In 2016, the DOJ’s Office of Violence Against Women (OVW) gave $8,379,218 to the “Consolidated Grant Program to Address Children and Youth Experiencing Domestic and Sexual Assault and Engage Men and Boys as Allies.” The “Violence Against Women Tribal Governments Program” got $33,647,321. The DOJ dished a full $24,266,723 to the “Rural Sexual Assault, Domestic Violence, Dating Violence, and Stalking Program” and the Improving Criminal Justice Responses to Sexual Assault, Domestic Violence, Dating Violence and Stalking Grant Program” got $29,622,711. And so on, 766 grants for a grand total of $452,866, 693.

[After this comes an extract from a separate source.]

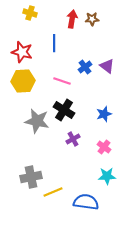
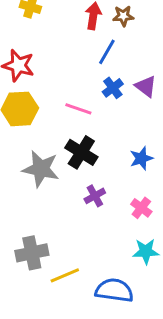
blue line: (54, 43) -> (107, 52), moved, turned 30

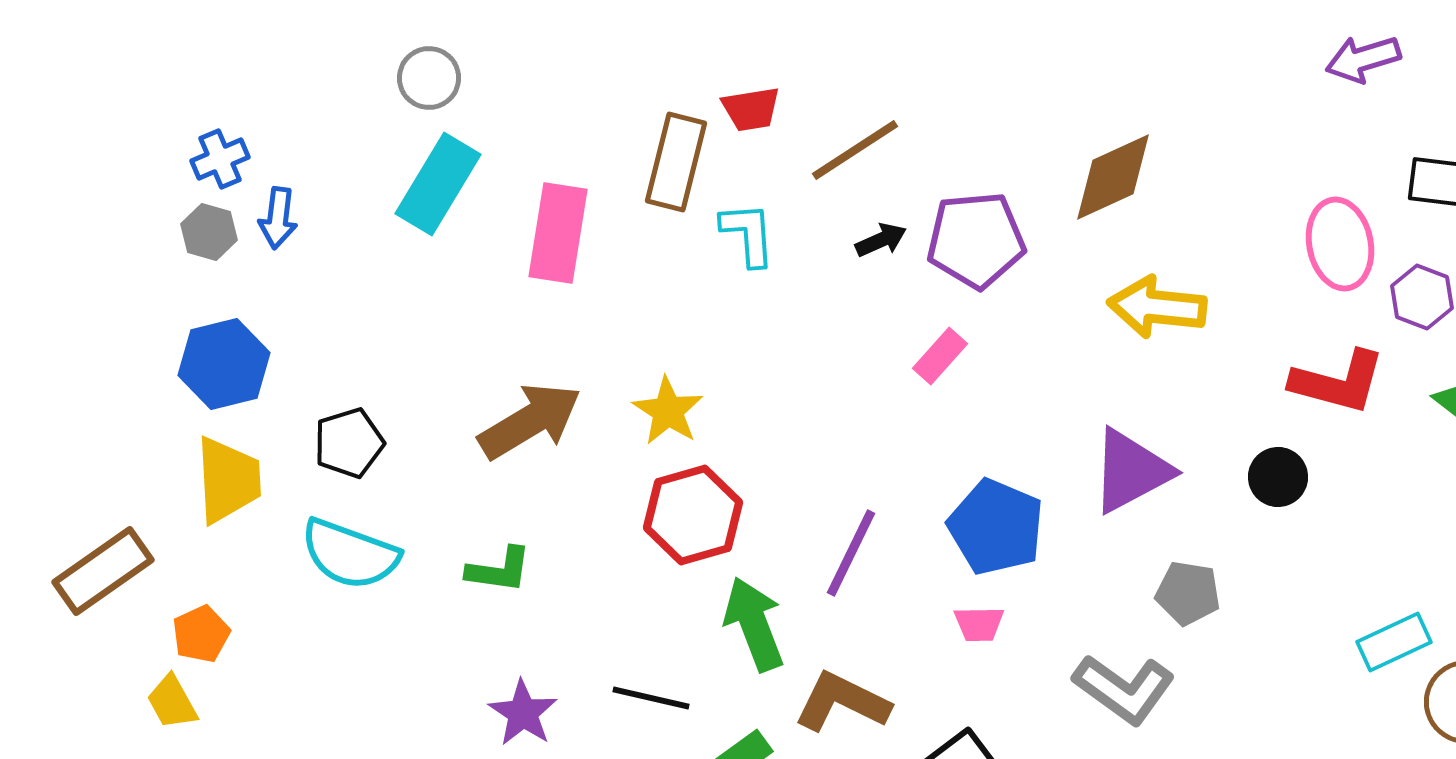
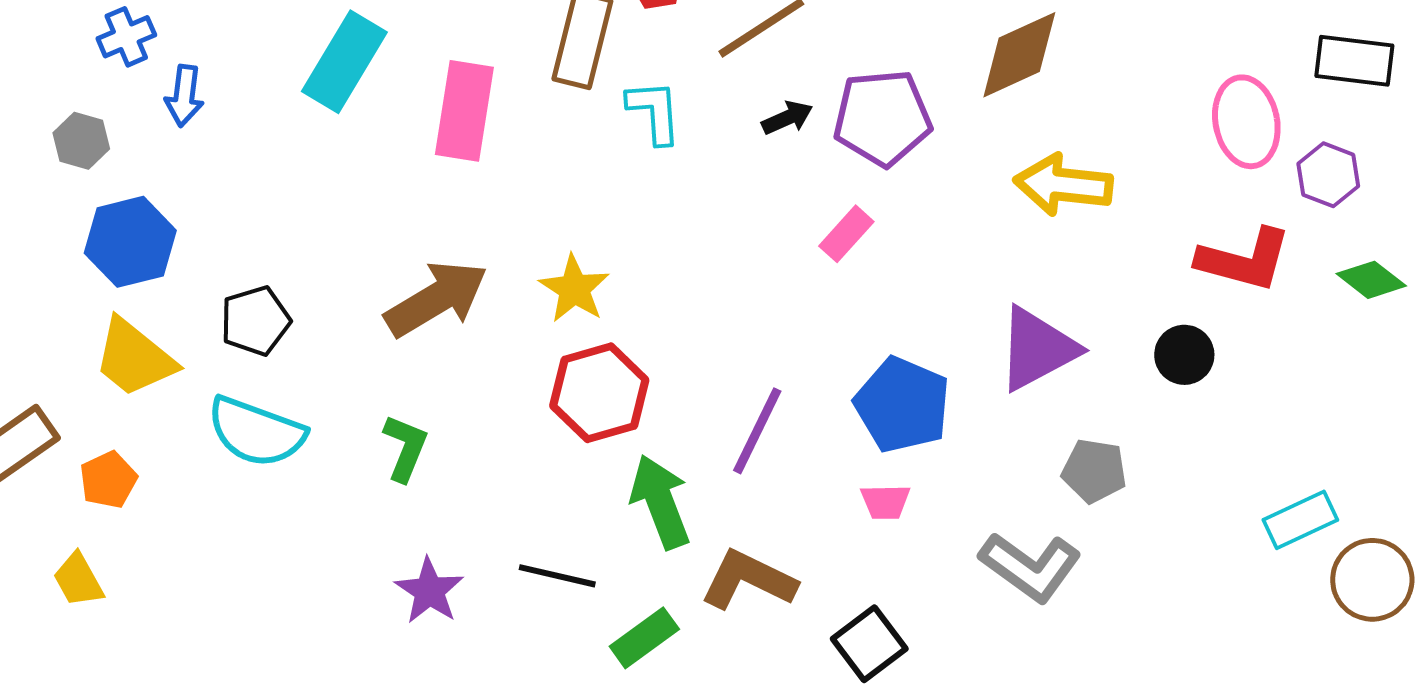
gray hexagon: (209, 232) -> (81, 141), moved
yellow trapezoid: (228, 480) -> (134, 358), turned 132
green L-shape: (499, 570) -> (405, 448), turned -76
orange pentagon: (201, 634) -> (108, 480), moved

Also in 2016, the DOJ handed out $25 million “to address sexual violence on campus.” The OVW’s Principal Deputy Director Bea Hanson explains, “Schools that individualize their response to sexual, dating, and domestic violence are better able to meet the unique needs of their student populations, especially underserved groups.” Why they needed $25 million for such activities did not emerge. Recipients of the 61 grants included Northwest Arkansas Community College; Scripps College, Saint Leo University, and Columbus State University. Legal assistance recipients included Peace Over Violence, Capital District Women’s Bar Association Legal Project, and Manhattan Legal Services.
In 2015, the DOJ’s OVW handed out 27 awards totaling $8.5 million to prevent, investigate and respond to activities such as “dating violence” and “stalking on campus.” According to Bea Hanson, “we know that victims who receive comprehensive advocacy and services are more likely to achieve their goals of safety, autonomy, and healing.” Recipients included Humboldt State, the University of Texas and Bates College. Taxpayers might wonder what they are getting for the money.
Not to worry because this year the DOJ is handing out grants for “Research and Evaluation on Violence Against Women: Sexual Violence, Intimate Partner Violence, Stalking, and Teen Dating Violence.” In the meantime, taxpayers should understand why the spendthrift DOJ seemed to lag at its duly appointed tasks.
K. Lloyd Billingsley is a Policy Fellow at the Independent Institute and a columnist at The Daily Caller.